Each entry below has to be written out again without any change.
# # #
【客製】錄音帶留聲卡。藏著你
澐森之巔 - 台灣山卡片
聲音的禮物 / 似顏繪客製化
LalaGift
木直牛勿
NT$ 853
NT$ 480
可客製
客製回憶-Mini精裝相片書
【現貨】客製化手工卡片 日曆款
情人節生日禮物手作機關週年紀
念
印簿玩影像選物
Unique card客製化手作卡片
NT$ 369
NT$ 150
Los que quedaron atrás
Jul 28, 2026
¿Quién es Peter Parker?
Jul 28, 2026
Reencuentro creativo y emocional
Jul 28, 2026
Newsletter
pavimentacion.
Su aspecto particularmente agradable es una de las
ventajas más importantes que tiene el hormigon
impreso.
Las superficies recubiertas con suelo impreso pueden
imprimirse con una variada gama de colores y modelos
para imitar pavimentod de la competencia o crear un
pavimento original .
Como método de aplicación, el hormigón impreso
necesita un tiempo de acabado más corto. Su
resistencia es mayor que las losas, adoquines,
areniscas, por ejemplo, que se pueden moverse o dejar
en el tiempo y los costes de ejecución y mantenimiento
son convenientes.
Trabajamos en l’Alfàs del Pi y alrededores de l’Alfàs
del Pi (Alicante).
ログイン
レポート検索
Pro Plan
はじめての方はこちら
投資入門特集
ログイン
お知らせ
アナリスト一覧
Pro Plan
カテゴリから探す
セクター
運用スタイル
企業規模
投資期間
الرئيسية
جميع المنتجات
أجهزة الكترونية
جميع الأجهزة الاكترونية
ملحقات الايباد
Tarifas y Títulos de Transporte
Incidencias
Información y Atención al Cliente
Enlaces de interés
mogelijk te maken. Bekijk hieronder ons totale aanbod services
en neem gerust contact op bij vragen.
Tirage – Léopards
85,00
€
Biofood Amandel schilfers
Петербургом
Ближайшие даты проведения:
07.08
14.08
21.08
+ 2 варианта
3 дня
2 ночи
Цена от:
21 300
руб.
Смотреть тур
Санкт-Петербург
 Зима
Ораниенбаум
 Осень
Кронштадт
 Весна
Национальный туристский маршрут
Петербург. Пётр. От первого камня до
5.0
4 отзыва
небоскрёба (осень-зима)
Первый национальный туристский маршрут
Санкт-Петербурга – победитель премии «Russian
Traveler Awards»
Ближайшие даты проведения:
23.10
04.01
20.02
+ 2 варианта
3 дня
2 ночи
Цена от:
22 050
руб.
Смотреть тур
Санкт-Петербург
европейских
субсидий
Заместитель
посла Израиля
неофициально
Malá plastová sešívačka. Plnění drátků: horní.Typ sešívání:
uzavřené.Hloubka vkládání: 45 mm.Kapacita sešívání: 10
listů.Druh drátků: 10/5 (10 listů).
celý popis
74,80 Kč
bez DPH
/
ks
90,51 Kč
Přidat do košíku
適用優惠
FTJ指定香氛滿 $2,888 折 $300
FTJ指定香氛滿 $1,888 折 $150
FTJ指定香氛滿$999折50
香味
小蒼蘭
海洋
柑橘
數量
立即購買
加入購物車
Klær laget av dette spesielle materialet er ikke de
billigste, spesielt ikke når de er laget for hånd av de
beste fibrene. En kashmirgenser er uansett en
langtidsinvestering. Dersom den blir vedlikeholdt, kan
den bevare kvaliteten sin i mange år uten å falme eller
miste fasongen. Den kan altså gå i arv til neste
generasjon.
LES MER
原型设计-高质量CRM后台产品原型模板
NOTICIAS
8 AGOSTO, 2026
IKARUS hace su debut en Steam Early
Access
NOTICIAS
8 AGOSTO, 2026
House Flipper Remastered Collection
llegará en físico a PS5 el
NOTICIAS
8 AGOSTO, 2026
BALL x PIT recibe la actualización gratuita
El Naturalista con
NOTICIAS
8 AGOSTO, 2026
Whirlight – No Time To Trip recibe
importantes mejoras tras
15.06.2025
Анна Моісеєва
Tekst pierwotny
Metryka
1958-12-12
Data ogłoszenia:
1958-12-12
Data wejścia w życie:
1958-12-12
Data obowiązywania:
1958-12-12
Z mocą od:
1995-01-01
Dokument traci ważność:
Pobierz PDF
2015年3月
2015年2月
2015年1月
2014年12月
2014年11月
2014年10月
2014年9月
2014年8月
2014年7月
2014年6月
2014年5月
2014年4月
# # #
* ANSWER TO THE PROBLEM *
【客製】錄音帶留聲卡。藏著你
澐森之巔 - 台灣山卡片
聲音的禮物 / 似顏繪客製化
LalaGift
木直牛勿
NT$ 853
NT$ 480
可客製
客製回憶-Mini精裝相片書
【現貨】客製化手工卡片 日曆款
情人節生日禮物手作機關週年紀
念
印簿玩影像選物
Unique card客製化手作卡片
NT$ 369
NT$ 150
Los que quedaron atrás
Jul 28, 2026
¿Quién es Peter Parker?
Jul 28, 2026
Reencuentro creativo y emocional
Jul 28, 2026
Newsletter
pavimentacion.
Su aspecto particularmente agradable es una de las
ventajas más importantes que tiene el hormigon
impreso.
Las superficies recubiertas con suelo impreso pueden
imprimirse con una variada gama de colores y modelos
para imitar pavimentod de la competencia o crear un
pavimento original .
Como método de aplicación, el hormigón impreso
necesita un tiempo de acabado más corto. Su
resistencia es mayor que las losas, adoquines,
areniscas, por ejemplo, que se pueden moverse o dejar
en el tiempo y los costes de ejecución y mantenimiento
son convenientes.
Trabajamos en l’Alfàs del Pi y alrededores de l’Alfàs
del Pi (Alicante).
ログイン
レポート検索
Pro Plan
はじめての方はこちら
投資入門特集
ログイン
お知らせ
アナリスト一覧
Pro Plan
カテゴリから探す
セクター
運用スタイル
企業規模
投資期間
الرئيسية
جميع المنتجات
أجهزة الكترونية
جميع الأجهزة الاكترونية
ملحقات الايباد
Tarifas y Títulos de Transporte
Incidencias
Información y Atención al Cliente
Enlaces de interés
mogelijk te maken. Bekijk hieronder ons totale aanbod services
en neem gerust contact op bij vragen.
Tirage – Léopards
85,00
€
Biofood Amandel schilfers
Петербургом
Ближайшие даты проведения:
07.08
14.08
21.08
+ 2 варианта
3 дня
2 ночи
Цена от:
21 300
руб.
Смотреть тур
Санкт-Петербург
 Зима
Ораниенбаум
 Осень
Кронштадт
 Весна
Национальный туристский маршрут
Петербург. Пётр. От первого камня до
5.0
4 отзыва
небоскрёба (осень-зима)
Первый национальный туристский маршрут
Санкт-Петербурга – победитель премии «Russian
Traveler Awards»
Ближайшие даты проведения:
23.10
04.01
20.02
+ 2 варианта
3 дня
2 ночи
Цена от:
22 050
руб.
Смотреть тур
Санкт-Петербург
европейских
субсидий
Заместитель
посла Израиля
неофициально
Malá plastová sešívačka. Plnění drátků: horní.Typ sešívání:
uzavřené.Hloubka vkládání: 45 mm.Kapacita sešívání: 10
listů.Druh drátků: 10/5 (10 listů).
celý popis
74,80 Kč
bez DPH
/
ks
90,51 Kč
Přidat do košíku
適用優惠
FTJ指定香氛滿 $2,888 折 $300
FTJ指定香氛滿 $1,888 折 $150
FTJ指定香氛滿$999折50
香味
小蒼蘭
海洋
柑橘
數量
立即購買
加入購物車
Klær laget av dette spesielle materialet er ikke de
billigste, spesielt ikke når de er laget for hånd av de
beste fibrene. En kashmirgenser er uansett en
langtidsinvestering. Dersom den blir vedlikeholdt, kan
den bevare kvaliteten sin i mange år uten å falme eller
miste fasongen. Den kan altså gå i arv til neste
generasjon.
LES MER
原型设计-高质量CRM后台产品原型模板
NOTICIAS
8 AGOSTO, 2026
IKARUS hace su debut en Steam Early
Access
NOTICIAS
8 AGOSTO, 2026
House Flipper Remastered Collection
llegará en físico a PS5 el
NOTICIAS
8 AGOSTO, 2026
BALL x PIT recibe la actualización gratuita
El Naturalista con
NOTICIAS
8 AGOSTO, 2026
Whirlight – No Time To Trip recibe
importantes mejoras tras
15.06.2025
Анна Моісеєва
Tekst pierwotny
Metryka
1958-12-12
Data ogłoszenia:
1958-12-12
Data wejścia w życie:
1958-12-12
Data obowiązywania:
1958-12-12
Z mocą od:
1995-01-01
Dokument traci ważność:
Pobierz PDF
2015年3月
2015年2月
2015年1月
2014年12月
2014年11月
2014年10月
2014年9月
2014年8月
2014年7月
2014年6月
2014年5月
2014年4月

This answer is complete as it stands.